Saved entries:
▼▼▼
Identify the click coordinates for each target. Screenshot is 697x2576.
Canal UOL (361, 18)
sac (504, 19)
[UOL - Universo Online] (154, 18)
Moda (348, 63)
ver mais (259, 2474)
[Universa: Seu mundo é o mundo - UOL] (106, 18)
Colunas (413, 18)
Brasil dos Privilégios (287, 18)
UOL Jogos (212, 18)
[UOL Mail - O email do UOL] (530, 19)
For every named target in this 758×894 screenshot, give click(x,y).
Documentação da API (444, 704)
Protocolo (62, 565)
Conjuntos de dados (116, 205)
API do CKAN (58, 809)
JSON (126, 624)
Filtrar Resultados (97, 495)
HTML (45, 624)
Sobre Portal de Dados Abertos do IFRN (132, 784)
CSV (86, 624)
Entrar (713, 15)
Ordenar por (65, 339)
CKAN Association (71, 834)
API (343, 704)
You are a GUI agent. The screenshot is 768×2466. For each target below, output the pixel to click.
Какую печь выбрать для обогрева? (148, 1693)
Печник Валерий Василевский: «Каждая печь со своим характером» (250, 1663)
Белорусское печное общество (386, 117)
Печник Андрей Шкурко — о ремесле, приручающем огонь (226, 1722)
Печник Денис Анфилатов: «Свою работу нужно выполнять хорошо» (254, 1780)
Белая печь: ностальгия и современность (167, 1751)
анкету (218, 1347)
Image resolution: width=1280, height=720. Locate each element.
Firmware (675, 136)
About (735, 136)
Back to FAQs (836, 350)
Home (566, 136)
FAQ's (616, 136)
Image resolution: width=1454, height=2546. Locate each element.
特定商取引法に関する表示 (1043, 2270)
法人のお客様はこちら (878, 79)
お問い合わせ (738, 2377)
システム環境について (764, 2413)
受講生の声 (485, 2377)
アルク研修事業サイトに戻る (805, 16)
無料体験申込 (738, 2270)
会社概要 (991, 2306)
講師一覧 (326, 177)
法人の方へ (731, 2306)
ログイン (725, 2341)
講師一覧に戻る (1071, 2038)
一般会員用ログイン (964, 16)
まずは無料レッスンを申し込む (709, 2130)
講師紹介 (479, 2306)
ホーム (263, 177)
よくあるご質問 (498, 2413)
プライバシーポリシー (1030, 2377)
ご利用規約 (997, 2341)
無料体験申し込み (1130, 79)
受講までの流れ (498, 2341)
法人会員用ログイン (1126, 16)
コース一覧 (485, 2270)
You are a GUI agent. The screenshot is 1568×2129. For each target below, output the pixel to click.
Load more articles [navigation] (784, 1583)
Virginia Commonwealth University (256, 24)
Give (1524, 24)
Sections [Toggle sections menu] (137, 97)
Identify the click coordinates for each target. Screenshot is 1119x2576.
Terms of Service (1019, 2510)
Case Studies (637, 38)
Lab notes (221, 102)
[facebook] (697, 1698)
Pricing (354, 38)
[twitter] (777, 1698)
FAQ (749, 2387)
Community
▲▲▲
Instructions for the task =>
Each line above that includes the word "Locate" is to be copied.

Exercise response =>
Image resolution: width=1280, height=720. Locate each element.
Image resolution: width=1454, height=2546. Locate each element.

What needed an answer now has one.